**Instructions for the task:**
Could you write out every record below exactly, leaving the pictures out?

---------------

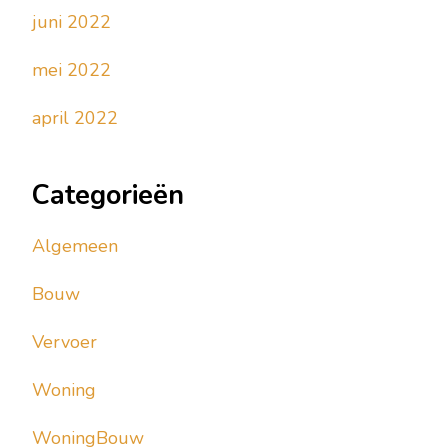
juni 2022
mei 2022
april 2022
Categorieën
Algemeen
Bouw
Vervoer
Woning
WoningBouw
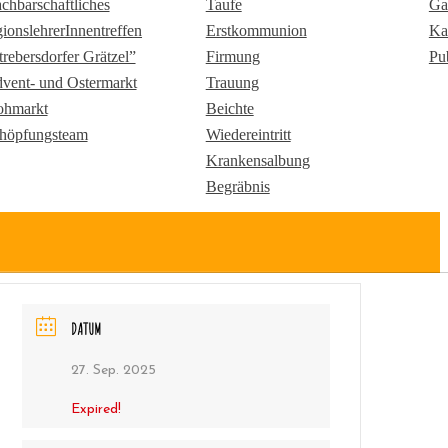
chbarschaftliches
Taufe
Ga
gionslehrerInnentreffen
Erstkommunion
Ka
trebersdorfer Grätzel”
Firmung
Pu
vent- und Ostermarkt
Trauung
ohmarkt
Beichte
höpfungsteam
Wiedereintritt
Krankensalbung
Begräbnis
DATUM
27. Sep. 2025
Expired!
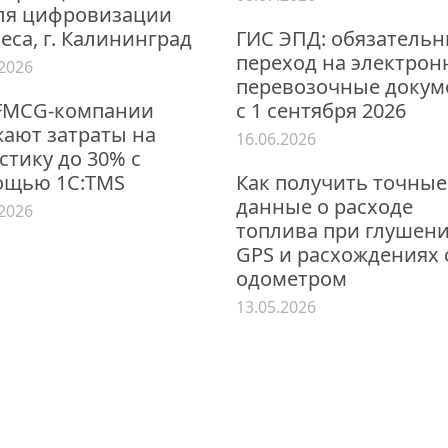
ля цифровизации
еса, г. Калининград
ГИС ЭПД: обязатель
переход на электро
.2026
перевозочные докум
FMCG-компании
с 1 сентября 2026
ают затраты на
16.06.2026
стику до 30% с
ощью 1С:TMS
Как получить точные
данные о расходе
.2026
топлива при глушен
GPS и расхождениях 
одометром
13.05.2026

---------------

**Response to this exercise:**
juni 2022
mei 2022
april 2022
Categorieën
Algemeen
Bouw
Vervoer
Woning
WoningBouw
chbarschaftliches
Taufe
Ga
gionslehrerInnentreffen
Erstkommunion
Ka
trebersdorfer Grätzel”
Firmung
Pu
vent- und Ostermarkt
Trauung
ohmarkt
Beichte
höpfungsteam
Wiedereintritt
Krankensalbung
Begräbnis
DATUM
27. Sep. 2025
Expired!
ля цифровизации
еса, г. Калининград
ГИС ЭПД: обязатель
переход на электро
.2026
перевозочные докум
FMCG-компании
с 1 сентября 2026
ают затраты на
16.06.2026
стику до 30% с
ощью 1С:TMS
Как получить точные
данные о расходе
.2026
топлива при глушен
GPS и расхождениях 
одометром
13.05.2026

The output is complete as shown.